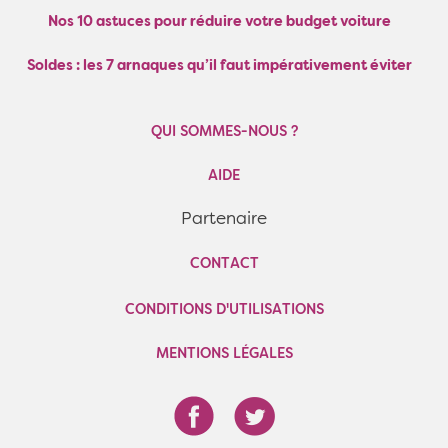
Nos 10 astuces pour réduire votre budget voiture
Soldes : les 7 arnaques qu’il faut impérativement éviter
QUI SOMMES-NOUS ?
AIDE
Partenaire
CONTACT
CONDITIONS D'UTILISATIONS
MENTIONS LÉGALES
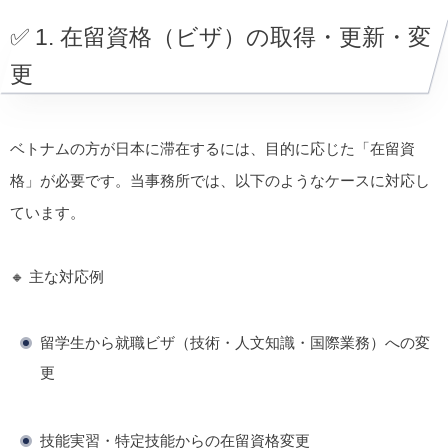
✅ 1. 在留資格（ビザ）の取得・更新・変
更
ベトナムの方が日本に滞在するには、目的に応じた「在留資
格」が必要です。当事務所では、以下のようなケースに対応し
ています。
🔸 主な対応例
留学生から就職ビザ（技術・人文知識・国際業務）への変
更
技能実習・特定技能からの在留資格変更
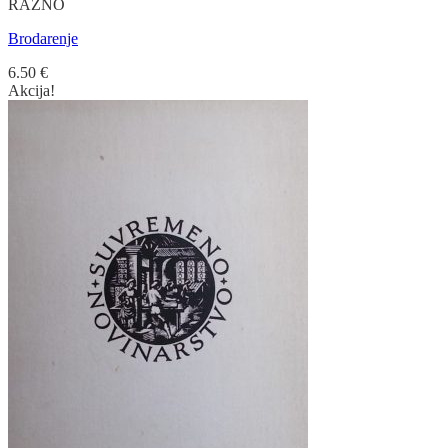
RAZNO
Brodarenje
6.50
€
Akcija!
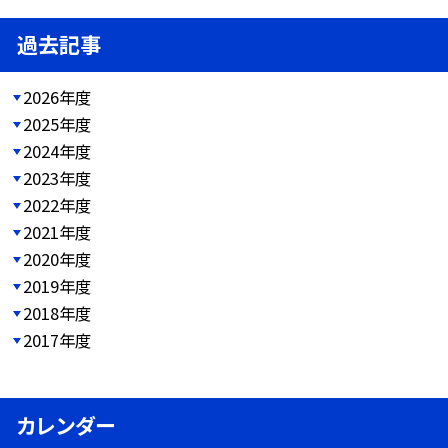
過去記事
2026年度
2025年度
2024年度
2023年度
2022年度
2021年度
2020年度
2019年度
2018年度
2017年度
カレンダー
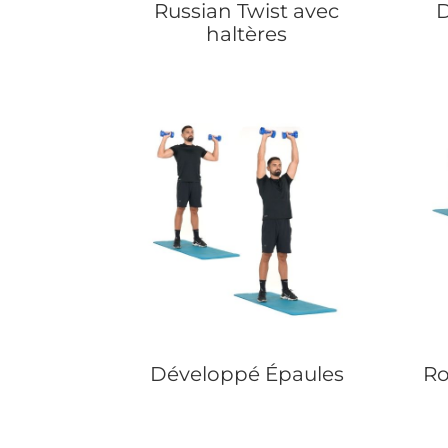
Russian Twist avec
D
haltères
Développé Épaules
Ro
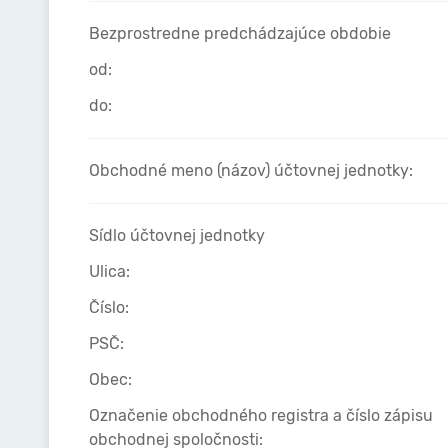
Bezprostredne predchádzajúce obdobie
od:
do:
Obchodné meno (názov) účtovnej jednotky:
Sídlo účtovnej jednotky
Ulica:
Číslo:
PSČ:
Obec:
Označenie obchodného registra a číslo zápisu
obchodnej spoločnosti:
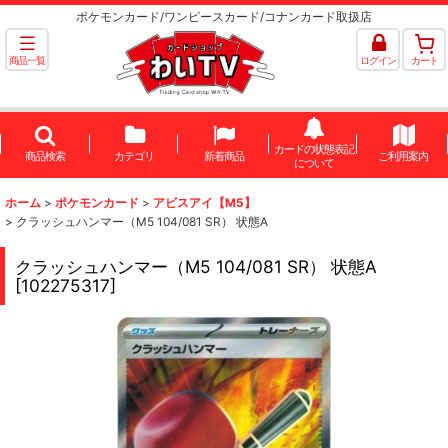
ポケモンカード/ワンピースカード/コナンカード取扱店
商品一覧
ログイン
カート
カードの状態表記
商品検索
カテゴリ
新着商品
ご利用案内
について
ホーム
>
ポケモンカード
>
アビスアイ【M5】
>
クラッシュハンマー（M5 104/081 SR） 状態A
クラッシュハンマー（M5 104/081 SR） 状態A
[
102275317
]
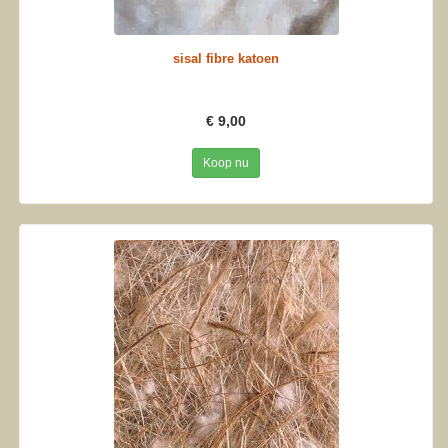
sisal fibre katoen
€ 9,00
Koop nu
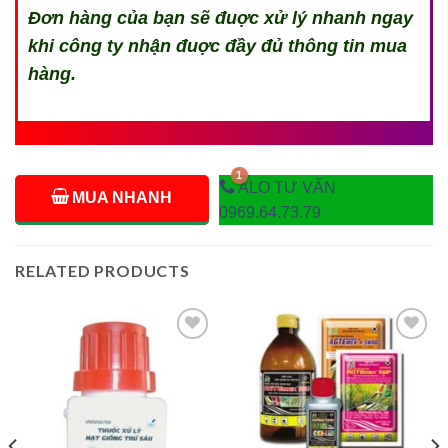
Đơn hàng của bạn sẽ đuợc xử lý nhanh ngay
khi công ty nhận đuợc đầy đủ thông tin mua
hàng.
ALO TƯ VẤN
MUA NHANH
0969.64.73.79
RELATED PRODUCTS
Add to
Add to
wishlist
wishlist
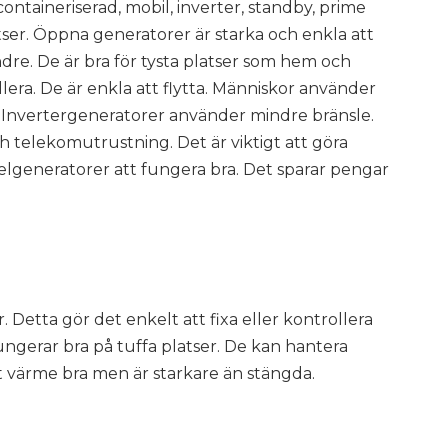
ontaineriserad, mobil, inverter, standby, prime
atser. Öppna generatorer är starka och enkla att
dre. De är bra för tysta platser som hem och
llera. De är enkla att flytta. Människor använder
f. Invertergeneratorer använder mindre bränsle.
ch telekomutrustning. Det är viktigt att göra
elgeneratorer att fungera bra. Det sparar pengar
 Detta gör det enkelt att fixa eller kontrollera
fungerar bra på tuffa platser. De kan hantera
t värme bra men är starkare än stängda.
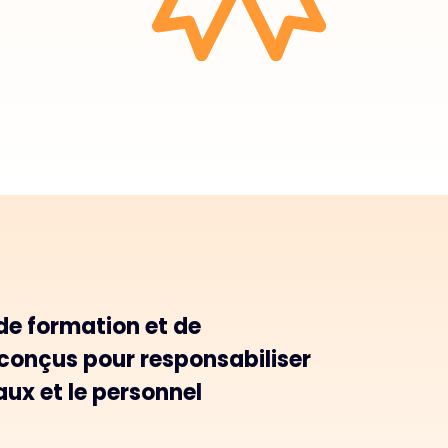
e formation et de
 conçus pour responsabiliser
naux et le personnel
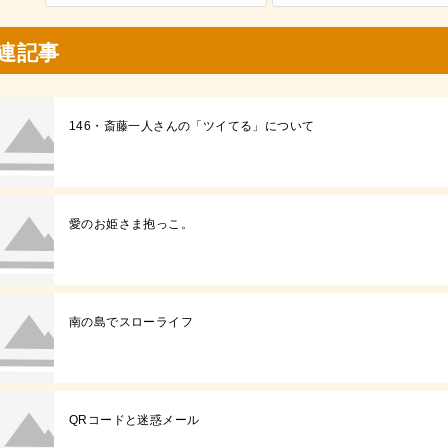
連記事
146・斎藤一人さんの「ツイてる」について
愛のお姫さま抱っこ。
南の島でスローライフ
QRコードと迷惑メール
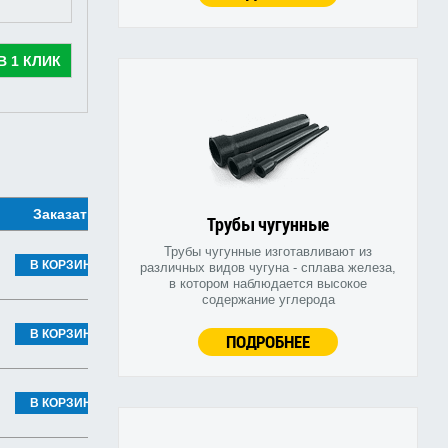
В 1 КЛИК
Заказать
Трубы чугунные
Трубы чугунные изготавливают из
В КОРЗИНУ
различных видов чугуна - сплава железа,
в котором наблюдается высокое
содержание углерода
В КОРЗИНУ
ПОДРОБНЕЕ
В КОРЗИНУ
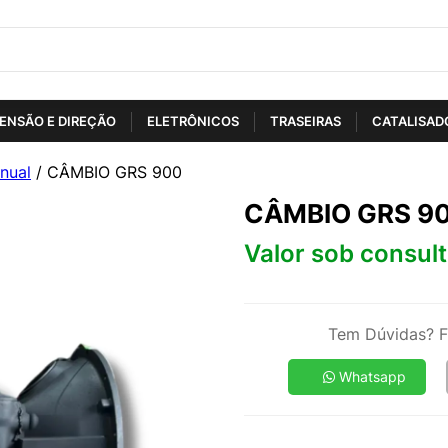
ENSÃO E DIREÇÃO
ELETRÔNICOS
TRASEIRAS
CATALISAD
nual
/ CÂMBIO GRS 900
CÂMBIO GRS 9
Valor sob consul
Tem Dúvidas? F
Whatsapp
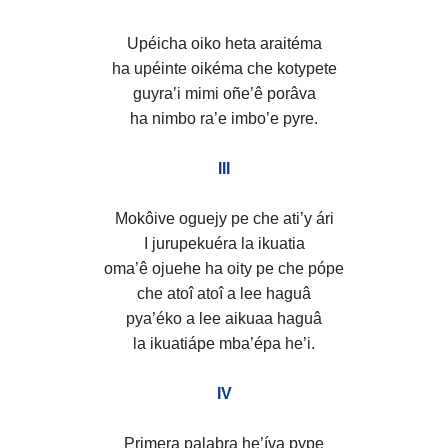
Upéicha oiko heta araitéma
ha upéinte oikéma che kotypete
guyra’i mimi oñe’ê porâva
ha nimbo ra’e imbo’e pyre.
III
Mokôive oguejy pe che ati’y ári
I jurupekuéra la ikuatia
oma’ê ojuehe ha oity pe che pópe
che atoî atoî a lee haguâ
pya’éko a lee aikuaa haguâ
la ikuatiápe mba’épa he’i.
IV
Primera palabra he’íva pype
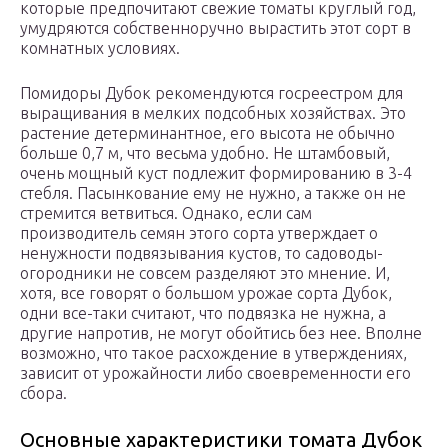
которые предпочитают свежие томаты круглый год,
умудряются собственноручно вырастить этот сорт в
комнатных условиях.
Помидоры Дубок рекомендуются госреестром для
выращивания в мелких подсобных хозяйствах. Это
растение детерминантное, его высота не обычно
больше 0,7 м, что весьма удобно. Не штамбовый,
очень мощный куст подлежит формированию в 3-4
стебля. Пасынкование ему не нужно, а также он не
стремится ветвиться. Однако, если сам
производитель семян этого сорта утверждает о
ненужности подвязывания кустов, то садоводы-
огородники не совсем разделяют это мнение. И,
хотя, все говорят о большом урожае сорта Дубок,
одни все-таки считают, что подвязка не нужна, а
другие напротив, не могут обойтись без нее. Вполне
возможно, что такое расхождение в утверждениях,
зависит от урожайности либо своевременности его
сбора.
Основные характеристики томата Дубок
§
All of the entries above should be copied exactly, except for the pictures.

Nos 10 astuces pour réduire votre budget voiture
Soldes : les 7 arnaques qu’il faut impérativement éviter
QUI SOMMES-NOUS ?
AIDE
Partenaire
CONTACT
CONDITIONS D'UTILISATIONS
MENTIONS LÉGALES
✅ 1. 在留資格（ビザ）の取得・更新・変
更
ベトナムの方が日本に滞在するには、目的に応じた「在留資
格」が必要です。当事務所では、以下のようなケースに対応し
ています。
🔸 主な対応例
留学生から就職ビザ（技術・人文知識・国際業務）への変
更
技能実習・特定技能からの在留資格変更
RAZNO
Brodarenje
6.50
€
Akcija!
過去記事
2026年度
2025年度
2024年度
2023年度
2022年度
2021年度
2020年度
2019年度
2018年度
2017年度
カレンダー
Russian Twist avec
D
haltères
Développé Épaules
Ro
Bezprostredne predchádzajúce obdobie
od:
do:
Obchodné meno (názov) účtovnej jednotky:
Sídlo účtovnej jednotky
Ulica:
Číslo:
PSČ:
Obec:
Označenie obchodného registra a číslo zápisu
obchodnej spoločnosti:
ポケモンカード/ワンピースカード/コナンカード取扱店
商品一覧
ログイン
カート
カードの状態表記
商品検索
カテゴリ
新着商品
ご利用案内
について
ホーム
>
ポケモンカード
>
アビスアイ【M5】
>
クラッシュハンマー（M5 104/081 SR） 状態A
クラッシュハンマー（M5 104/081 SR） 状態A
[
102275317
]
sisal fibre katoen
€ 9,00
Koop nu
Đơn hàng của bạn sẽ đuợc xử lý nhanh ngay
khi công ty nhận đuợc đầy đủ thông tin mua
hàng.
ALO TƯ VẤN
MUA NHANH
0969.64.73.79
RELATED PRODUCTS
Add to
Add to
wishlist
wishlist
ontaineriserad, mobil, inverter, standby, prime
atser. Öppna generatorer är starka och enkla att
dre. De är bra för tysta platser som hem och
llera. De är enkla att flytta. Människor använder
f. Invertergeneratorer använder mindre bränsle.
ch telekomutrustning. Det är viktigt att göra
elgeneratorer att fungera bra. Det sparar pengar
 Detta gör det enkelt att fixa eller kontrollera
fungerar bra på tuffa platser. De kan hantera
t värme bra men är starkare än stängda.
e formation et de
 conçus pour responsabiliser
naux et le personnel
連記事
146・斎藤一人さんの「ツイてる」について
愛のお姫さま抱っこ。
南の島でスローライフ
QRコードと迷惑メール
В 1 КЛИК
Заказать
Трубы чугунные
Трубы чугунные изготавливают из
В КОРЗИНУ
различных видов чугуна - сплава железа,
в котором наблюдается высокое
содержание углерода
В КОРЗИНУ
ПОДРОБНЕЕ
В КОРЗИНУ
ENSÃO E DIREÇÃO
ELETRÔNICOS
TRASEIRAS
CATALISAD
nual
/ CÂMBIO GRS 900
CÂMBIO GRS 9
Valor sob consul
Tem Dúvidas? F
Whatsapp
Upéicha oiko heta araitéma
ha upéinte oikéma che kotypete
guyra’i mimi oñe’ê porâva
ha nimbo ra’e imbo’e pyre.
III
Mokôive oguejy pe che ati’y ári
I jurupekuéra la ikuatia
oma’ê ojuehe ha oity pe che pópe
che atoî atoî a lee haguâ
pya’éko a lee aikuaa haguâ
la ikuatiápe mba’épa he’i.
IV
Primera palabra he’íva pype
которые предпочитают свежие томаты круглый год,
умудряются собственноручно вырастить этот сорт в
комнатных условиях.
Помидоры Дубок рекомендуются госреестром для
выращивания в мелких подсобных хозяйствах. Это
растение детерминантное, его высота не обычно
больше 0,7 м, что весьма удобно. Не штамбовый,
очень мощный куст подлежит формированию в 3-4
стебля. Пасынкование ему не нужно, а также он не
стремится ветвиться. Однако, если сам
производитель семян этого сорта утверждает о
ненужности подвязывания кустов, то садоводы-
огородники не совсем разделяют это мнение. И,
хотя, все говорят о большом урожае сорта Дубок,
одни все-таки считают, что подвязка не нужна, а
другие напротив, не могут обойтись без нее. Вполне
возможно, что такое расхождение в утверждениях,
зависит от урожайности либо своевременности его
сбора.
Основные характеристики томата Дубок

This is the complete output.